“Rabbit Redux”, Or, John Updike is The Man (and you are free to interpret my use of the phrase “The Man” however you like)

John Updike gets a lot of shit. Some of that is very deserved. His preoccupation with white male middle-class identity rubs many people the wrong way. The perspective in much of his fiction is inescapably male, and with an inescapable male view of women. This has led to a bit of a backlash against the man in feminist circles. Updike is also an incredibly conventional straight, white, Anglo-Saxon protestant. It’s not very hip to be that square.
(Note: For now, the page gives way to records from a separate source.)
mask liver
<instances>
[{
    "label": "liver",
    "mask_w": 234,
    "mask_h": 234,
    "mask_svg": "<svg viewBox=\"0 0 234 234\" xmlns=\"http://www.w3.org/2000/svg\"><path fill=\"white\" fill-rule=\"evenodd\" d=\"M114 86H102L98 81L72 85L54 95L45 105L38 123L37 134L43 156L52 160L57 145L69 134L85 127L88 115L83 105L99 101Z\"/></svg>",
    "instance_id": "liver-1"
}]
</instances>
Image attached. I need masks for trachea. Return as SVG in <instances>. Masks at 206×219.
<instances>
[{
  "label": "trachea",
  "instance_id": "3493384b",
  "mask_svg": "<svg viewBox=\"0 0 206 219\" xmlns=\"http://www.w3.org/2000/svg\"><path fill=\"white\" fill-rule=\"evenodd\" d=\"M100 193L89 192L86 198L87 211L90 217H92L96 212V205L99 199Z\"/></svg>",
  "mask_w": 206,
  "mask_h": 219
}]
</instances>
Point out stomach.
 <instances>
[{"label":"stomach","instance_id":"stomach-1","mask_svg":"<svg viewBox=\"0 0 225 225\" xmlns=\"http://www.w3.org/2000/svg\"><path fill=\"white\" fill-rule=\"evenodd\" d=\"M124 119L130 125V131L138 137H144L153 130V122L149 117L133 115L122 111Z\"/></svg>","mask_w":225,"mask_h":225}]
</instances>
But the guy can write. While it’s certainly possible to make some well-substantiated claims of anti-feminism against the guy, I’ve got a sneaking suspicion that most of the hate is rather blind. There’s no lack of compelling and nuanced female characters in this book, (the second one in his “Rabbit” quadrilogy) and any complaints about Updike’s women being flawed and unlikable seems to gloss over the point that everyone in these books is pretty flawed and unlikable. Rabbit himself is sexually repressed, vulgar, and uneducated. He’s a racist and a misogynist who isn’t really any good at anything, and he’s a chronic user of people. Updike’s book is -if anything- a brutal critique of American masculinity. The unfavorable perspectives on femininity are (unfortunate) collateral damage.
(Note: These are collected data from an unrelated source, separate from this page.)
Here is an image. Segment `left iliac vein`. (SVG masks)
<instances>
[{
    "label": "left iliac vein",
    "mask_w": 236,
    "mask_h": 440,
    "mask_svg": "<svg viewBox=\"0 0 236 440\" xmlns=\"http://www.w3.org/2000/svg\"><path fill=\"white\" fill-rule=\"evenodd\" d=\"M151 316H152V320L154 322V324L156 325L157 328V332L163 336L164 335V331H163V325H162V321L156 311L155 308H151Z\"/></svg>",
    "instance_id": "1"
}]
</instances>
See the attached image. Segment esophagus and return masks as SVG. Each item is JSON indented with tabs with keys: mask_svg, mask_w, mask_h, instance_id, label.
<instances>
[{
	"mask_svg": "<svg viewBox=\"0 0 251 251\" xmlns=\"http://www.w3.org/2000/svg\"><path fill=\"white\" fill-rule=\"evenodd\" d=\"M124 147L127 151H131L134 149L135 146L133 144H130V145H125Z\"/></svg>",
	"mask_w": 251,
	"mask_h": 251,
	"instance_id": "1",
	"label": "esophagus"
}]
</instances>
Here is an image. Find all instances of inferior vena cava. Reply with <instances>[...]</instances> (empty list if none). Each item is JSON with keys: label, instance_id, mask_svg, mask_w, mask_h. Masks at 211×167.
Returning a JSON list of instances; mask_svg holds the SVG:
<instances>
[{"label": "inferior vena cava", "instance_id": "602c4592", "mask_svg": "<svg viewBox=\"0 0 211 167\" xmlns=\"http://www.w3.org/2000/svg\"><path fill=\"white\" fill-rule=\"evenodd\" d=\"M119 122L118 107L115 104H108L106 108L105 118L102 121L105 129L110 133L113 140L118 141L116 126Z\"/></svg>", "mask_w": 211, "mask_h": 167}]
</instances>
And despite whatever criticism you may have of the subject matter… the guy can write. All four novels are in the present tense, full of powerful and immediate prose. I can’t imagine being interested in reading a suburban drama about the lives of small-town white people in 1969 America, but Updike makes these unlikable and unremarkable people so incredibly compelling and full of importance. The emotional resonance and the compelling nature of the reading experience are all borne out of his prose itself, not the events taking place within it.

Recommendation: Read it. This shit is literary canon and literary gold. One of the best books of 2015 for me.